Interns rarely have a chance to see the direct implementation and impact of the projects that they help with. Flying to Budapest, putting faces to names for the partner organisations and the local implementers of the Play Hubs in 7 countries, hearing their stories and having discussions on practical issues of the project was absolutely incredible. I finally experienced what the project looks like in “real life” and felt very proud of my small contribution on it!
The best part of the trip for me was to see the Play Hub in Nagydobos, Hungary.
As part of the TOY for Inclusion project, similar Play Hubs have opened in 7 EU countries. These Hubs are spaces where children and their families of all ages are welcomed to play games with each other and can find information about childrearing, health, early learning and development. The goal of the Hubs is also to bring Roma and non-Roma families together in creative and social activities, to promote social cohesion and intercultural dialogue.
The village of Nagydobos is in the Szabolcs-Szatmár-Bereg county, 4 hours northeast from the capital near the Ukrainian border. Nagydobos is home for approximately 2,000 people, 10% being Roma.
We were welcomed by the principal, teachers and pupils of the Nagydobos Rainbow Kindergarten with a wonderful surprise show of children singing and dancing to traditional Hungarian Roma music (85% of their pupils are Roma children). The Mayor of the town and the local priest of the Reform Church were also there to meet us, to discuss the project and welcome us to their village.
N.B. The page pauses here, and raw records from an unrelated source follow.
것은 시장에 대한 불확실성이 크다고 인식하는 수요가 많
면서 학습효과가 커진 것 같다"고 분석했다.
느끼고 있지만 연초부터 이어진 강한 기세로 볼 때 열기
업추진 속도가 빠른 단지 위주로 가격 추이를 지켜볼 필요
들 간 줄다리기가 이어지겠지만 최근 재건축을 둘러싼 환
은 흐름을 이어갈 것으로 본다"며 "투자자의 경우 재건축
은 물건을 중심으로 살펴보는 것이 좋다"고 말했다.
Later, we visited the Play Hub, which is situated in a public building, right next to the Mayor’s office. We met some of the volunteers, some of whom were seniors of the community, like a retired teacher! They explained to us how the Hub works, how many families are visiting every week, how they are lending toys and what kind of workshops they are offering. The collaboration between Roma and non-Roma families, local leaders and senior citizens was fascinating. The coordinators of the Hubs in the other project countries also took inspiration from the diversity of the management and volunteers of the Play Hub in Nagydobos.
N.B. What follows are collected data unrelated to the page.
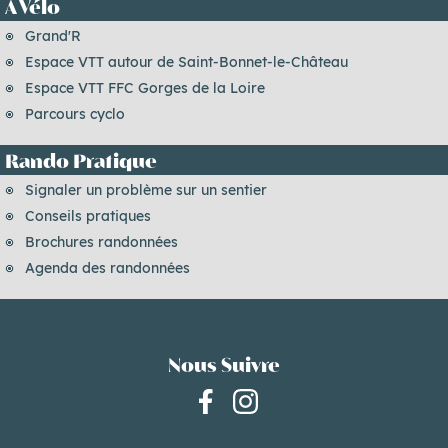
À Vélo
Grand'R
Espace VTT autour de Saint-Bonnet-le-Château
Espace VTT FFC Gorges de la Loire
Parcours cyclo
Rando Pratique
Signaler un problème sur un sentier
Conseils pratiques
Brochures randonnées
Agenda des randonnées
Nous Suivre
I would like to thank Partners Hungary Foundation (PHF), especially Eva, Szilvia, Janos and Andrea for being such warm and welcoming hosts, PHF’s volunteer Margot for giving us an incredible tour of Budapest, and the Hungarian Play Hub coordinators, Piri and Teri, for welcoming us into their community and sharing their experiences with us.
It’s quite uncommon for organizations to take their interns on such trips, so I feel extra grateful to ICDI for giving me this opportunity.